▶ _Instructions to follow_: Line by line, repeat the material below without any deviation.

┄┄┄┄┄┄┄┄┄┄

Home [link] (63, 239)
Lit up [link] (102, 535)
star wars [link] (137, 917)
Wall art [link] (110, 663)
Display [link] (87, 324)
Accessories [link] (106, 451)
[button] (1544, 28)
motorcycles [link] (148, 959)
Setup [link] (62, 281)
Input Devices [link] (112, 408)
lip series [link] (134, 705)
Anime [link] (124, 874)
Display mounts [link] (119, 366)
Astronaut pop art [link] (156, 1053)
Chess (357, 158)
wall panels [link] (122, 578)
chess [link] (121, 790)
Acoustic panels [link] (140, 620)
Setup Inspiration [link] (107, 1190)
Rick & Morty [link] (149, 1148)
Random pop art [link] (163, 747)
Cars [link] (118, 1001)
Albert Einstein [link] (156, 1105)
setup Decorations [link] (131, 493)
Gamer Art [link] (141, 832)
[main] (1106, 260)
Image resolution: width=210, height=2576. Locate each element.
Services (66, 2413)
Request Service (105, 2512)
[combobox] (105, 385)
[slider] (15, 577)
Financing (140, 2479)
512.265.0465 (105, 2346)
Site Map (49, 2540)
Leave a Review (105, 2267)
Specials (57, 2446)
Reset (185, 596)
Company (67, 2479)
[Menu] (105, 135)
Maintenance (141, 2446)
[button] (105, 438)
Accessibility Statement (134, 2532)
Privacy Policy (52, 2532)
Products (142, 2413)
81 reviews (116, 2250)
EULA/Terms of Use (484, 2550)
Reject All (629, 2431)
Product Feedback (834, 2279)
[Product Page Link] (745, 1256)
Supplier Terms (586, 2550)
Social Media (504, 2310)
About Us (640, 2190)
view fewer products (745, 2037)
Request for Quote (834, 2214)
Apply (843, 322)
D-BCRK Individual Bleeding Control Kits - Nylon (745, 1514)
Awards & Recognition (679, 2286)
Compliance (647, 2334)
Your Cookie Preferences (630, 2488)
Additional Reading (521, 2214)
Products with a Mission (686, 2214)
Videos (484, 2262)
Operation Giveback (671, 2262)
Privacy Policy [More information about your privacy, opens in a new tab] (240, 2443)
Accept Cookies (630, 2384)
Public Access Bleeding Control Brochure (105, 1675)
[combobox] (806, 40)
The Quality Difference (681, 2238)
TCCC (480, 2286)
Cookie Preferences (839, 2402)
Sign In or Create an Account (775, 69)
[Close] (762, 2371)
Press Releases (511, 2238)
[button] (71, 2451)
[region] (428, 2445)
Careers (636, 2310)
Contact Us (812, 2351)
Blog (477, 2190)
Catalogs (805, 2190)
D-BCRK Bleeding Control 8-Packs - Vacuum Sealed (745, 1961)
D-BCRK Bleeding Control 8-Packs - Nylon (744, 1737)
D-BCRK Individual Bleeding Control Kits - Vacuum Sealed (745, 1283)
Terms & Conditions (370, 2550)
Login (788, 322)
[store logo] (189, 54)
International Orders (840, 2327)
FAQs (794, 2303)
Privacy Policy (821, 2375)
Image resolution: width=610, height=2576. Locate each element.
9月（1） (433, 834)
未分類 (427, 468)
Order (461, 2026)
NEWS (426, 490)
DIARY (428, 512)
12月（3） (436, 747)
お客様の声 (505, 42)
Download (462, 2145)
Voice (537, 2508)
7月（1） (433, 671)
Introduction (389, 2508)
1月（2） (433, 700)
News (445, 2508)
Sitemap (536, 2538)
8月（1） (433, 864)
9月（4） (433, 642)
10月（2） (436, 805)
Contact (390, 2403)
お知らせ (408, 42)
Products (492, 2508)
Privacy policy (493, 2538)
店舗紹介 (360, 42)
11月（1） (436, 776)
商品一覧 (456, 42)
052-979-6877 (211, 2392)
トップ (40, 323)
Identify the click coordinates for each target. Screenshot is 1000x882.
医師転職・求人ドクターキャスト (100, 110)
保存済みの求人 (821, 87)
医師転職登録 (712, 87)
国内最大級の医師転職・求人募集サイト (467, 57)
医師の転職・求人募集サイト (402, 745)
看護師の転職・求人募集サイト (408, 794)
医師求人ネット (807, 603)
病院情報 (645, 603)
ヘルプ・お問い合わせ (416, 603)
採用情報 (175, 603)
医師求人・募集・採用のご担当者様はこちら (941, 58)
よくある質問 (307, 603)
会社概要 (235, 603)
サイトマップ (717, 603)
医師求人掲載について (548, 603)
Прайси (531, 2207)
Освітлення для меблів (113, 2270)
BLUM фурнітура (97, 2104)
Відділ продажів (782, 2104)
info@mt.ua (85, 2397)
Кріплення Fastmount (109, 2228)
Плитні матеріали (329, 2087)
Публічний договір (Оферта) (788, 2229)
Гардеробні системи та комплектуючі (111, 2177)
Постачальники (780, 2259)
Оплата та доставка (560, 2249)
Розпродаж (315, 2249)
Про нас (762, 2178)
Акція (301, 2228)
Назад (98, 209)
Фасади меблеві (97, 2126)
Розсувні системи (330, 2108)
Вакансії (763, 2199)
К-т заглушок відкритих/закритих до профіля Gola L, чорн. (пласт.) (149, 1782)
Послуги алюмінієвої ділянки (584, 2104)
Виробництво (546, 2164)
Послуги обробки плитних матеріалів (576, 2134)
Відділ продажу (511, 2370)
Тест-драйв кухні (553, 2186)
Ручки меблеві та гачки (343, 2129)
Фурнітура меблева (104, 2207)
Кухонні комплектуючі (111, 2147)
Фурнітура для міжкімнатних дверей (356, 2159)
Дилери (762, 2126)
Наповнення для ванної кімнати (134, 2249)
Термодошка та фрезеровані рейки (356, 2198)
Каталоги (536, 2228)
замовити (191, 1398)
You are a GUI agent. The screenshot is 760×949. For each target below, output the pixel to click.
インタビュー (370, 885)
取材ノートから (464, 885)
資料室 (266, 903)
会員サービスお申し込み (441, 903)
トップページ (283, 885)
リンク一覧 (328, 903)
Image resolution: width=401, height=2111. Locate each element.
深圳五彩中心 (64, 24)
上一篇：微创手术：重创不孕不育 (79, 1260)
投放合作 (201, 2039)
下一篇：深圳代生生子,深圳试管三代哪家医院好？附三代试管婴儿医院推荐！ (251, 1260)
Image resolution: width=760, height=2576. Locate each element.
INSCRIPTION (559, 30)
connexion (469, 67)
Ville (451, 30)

┄┄┄┄┄┄┄┄┄┄

▶ _Solved problem_:
Home [link] (63, 239)
Lit up [link] (102, 535)
star wars [link] (137, 917)
Wall art [link] (110, 663)
Display [link] (87, 324)
Accessories [link] (106, 451)
[button] (1544, 28)
motorcycles [link] (148, 959)
Setup [link] (62, 281)
Input Devices [link] (112, 408)
lip series [link] (134, 705)
Anime [link] (124, 874)
Display mounts [link] (119, 366)
Astronaut pop art [link] (156, 1053)
Chess (357, 158)
wall panels [link] (122, 578)
chess [link] (121, 790)
Acoustic panels [link] (140, 620)
Setup Inspiration [link] (107, 1190)
Rick & Morty [link] (149, 1148)
Random pop art [link] (163, 747)
Cars [link] (118, 1001)
Albert Einstein [link] (156, 1105)
setup Decorations [link] (131, 493)
Gamer Art [link] (141, 832)
[main] (1106, 260)
Image resolution: width=210, height=2576. Locate each element.
Services (66, 2413)
Request Service (105, 2512)
[combobox] (105, 385)
[slider] (15, 577)
Financing (140, 2479)
512.265.0465 (105, 2346)
Site Map (49, 2540)
Leave a Review (105, 2267)
Specials (57, 2446)
Reset (185, 596)
Company (67, 2479)
[Menu] (105, 135)
Maintenance (141, 2446)
[button] (105, 438)
Accessibility Statement (134, 2532)
Privacy Policy (52, 2532)
Products (142, 2413)
81 reviews (116, 2250)
EULA/Terms of Use (484, 2550)
Reject All (629, 2431)
Product Feedback (834, 2279)
[Product Page Link] (745, 1256)
Supplier Terms (586, 2550)
Social Media (504, 2310)
About Us (640, 2190)
view fewer products (745, 2037)
Request for Quote (834, 2214)
Apply (843, 322)
D-BCRK Individual Bleeding Control Kits - Nylon (745, 1514)
Awards & Recognition (679, 2286)
Compliance (647, 2334)
Your Cookie Preferences (630, 2488)
Additional Reading (521, 2214)
Products with a Mission (686, 2214)
Videos (484, 2262)
Operation Giveback (671, 2262)
Privacy Policy [More information about your privacy, opens in a new tab] (240, 2443)
Accept Cookies (630, 2384)
Public Access Bleeding Control Brochure (105, 1675)
[combobox] (806, 40)
The Quality Difference (681, 2238)
TCCC (480, 2286)
Cookie Preferences (839, 2402)
Sign In or Create an Account (775, 69)
[Close] (762, 2371)
Press Releases (511, 2238)
[button] (71, 2451)
[region] (428, 2445)
Careers (636, 2310)
Contact Us (812, 2351)
Blog (477, 2190)
Catalogs (805, 2190)
D-BCRK Bleeding Control 8-Packs - Vacuum Sealed (745, 1961)
D-BCRK Bleeding Control 8-Packs - Nylon (744, 1737)
D-BCRK Individual Bleeding Control Kits - Vacuum Sealed (745, 1283)
Terms & Conditions (370, 2550)
Login (788, 322)
[store logo] (189, 54)
International Orders (840, 2327)
FAQs (794, 2303)
Privacy Policy (821, 2375)
Image resolution: width=610, height=2576. Locate each element.
9月（1） (433, 834)
未分類 (427, 468)
Order (461, 2026)
NEWS (426, 490)
DIARY (428, 512)
12月（3） (436, 747)
お客様の声 (505, 42)
Download (462, 2145)
Voice (537, 2508)
7月（1） (433, 671)
Introduction (389, 2508)
1月（2） (433, 700)
News (445, 2508)
Sitemap (536, 2538)
8月（1） (433, 864)
9月（4） (433, 642)
10月（2） (436, 805)
Contact (390, 2403)
お知らせ (408, 42)
Products (492, 2508)
Privacy policy (493, 2538)
店舗紹介 (360, 42)
11月（1） (436, 776)
商品一覧 (456, 42)
052-979-6877 (211, 2392)
トップ (40, 323)
Identify the click coordinates for each target. Screenshot is 1000x882.
医師転職・求人ドクターキャスト (100, 110)
保存済みの求人 (821, 87)
医師転職登録 (712, 87)
国内最大級の医師転職・求人募集サイト (467, 57)
医師の転職・求人募集サイト (402, 745)
看護師の転職・求人募集サイト (408, 794)
医師求人ネット (807, 603)
病院情報 (645, 603)
ヘルプ・お問い合わせ (416, 603)
採用情報 (175, 603)
医師求人・募集・採用のご担当者様はこちら (941, 58)
よくある質問 (307, 603)
会社概要 (235, 603)
サイトマップ (717, 603)
医師求人掲載について (548, 603)
Прайси (531, 2207)
Освітлення для меблів (113, 2270)
BLUM фурнітура (97, 2104)
Відділ продажів (782, 2104)
info@mt.ua (85, 2397)
Кріплення Fastmount (109, 2228)
Плитні матеріали (329, 2087)
Публічний договір (Оферта) (788, 2229)
Гардеробні системи та комплектуючі (111, 2177)
Постачальники (780, 2259)
Оплата та доставка (560, 2249)
Розпродаж (315, 2249)
Про нас (762, 2178)
Акція (301, 2228)
Назад (98, 209)
Фасади меблеві (97, 2126)
Розсувні системи (330, 2108)
Вакансії (763, 2199)
К-т заглушок відкритих/закритих до профіля Gola L, чорн. (пласт.) (149, 1782)
Послуги алюмінієвої ділянки (584, 2104)
Виробництво (546, 2164)
Послуги обробки плитних матеріалів (576, 2134)
Відділ продажу (511, 2370)
Тест-драйв кухні (553, 2186)
Ручки меблеві та гачки (343, 2129)
Фурнітура меблева (104, 2207)
Кухонні комплектуючі (111, 2147)
Фурнітура для міжкімнатних дверей (356, 2159)
Дилери (762, 2126)
Наповнення для ванної кімнати (134, 2249)
Термодошка та фрезеровані рейки (356, 2198)
Каталоги (536, 2228)
замовити (191, 1398)
You are a GUI agent. The screenshot is 760×949. For each target below, output the pixel to click.
インタビュー (370, 885)
取材ノートから (464, 885)
資料室 (266, 903)
会員サービスお申し込み (441, 903)
トップページ (283, 885)
リンク一覧 (328, 903)
Image resolution: width=401, height=2111. Locate each element.
深圳五彩中心 (64, 24)
上一篇：微创手术：重创不孕不育 (79, 1260)
投放合作 (201, 2039)
下一篇：深圳代生生子,深圳试管三代哪家医院好？附三代试管婴儿医院推荐！ (251, 1260)
Image resolution: width=760, height=2576. Locate each element.
INSCRIPTION (559, 30)
connexion (469, 67)
Ville (451, 30)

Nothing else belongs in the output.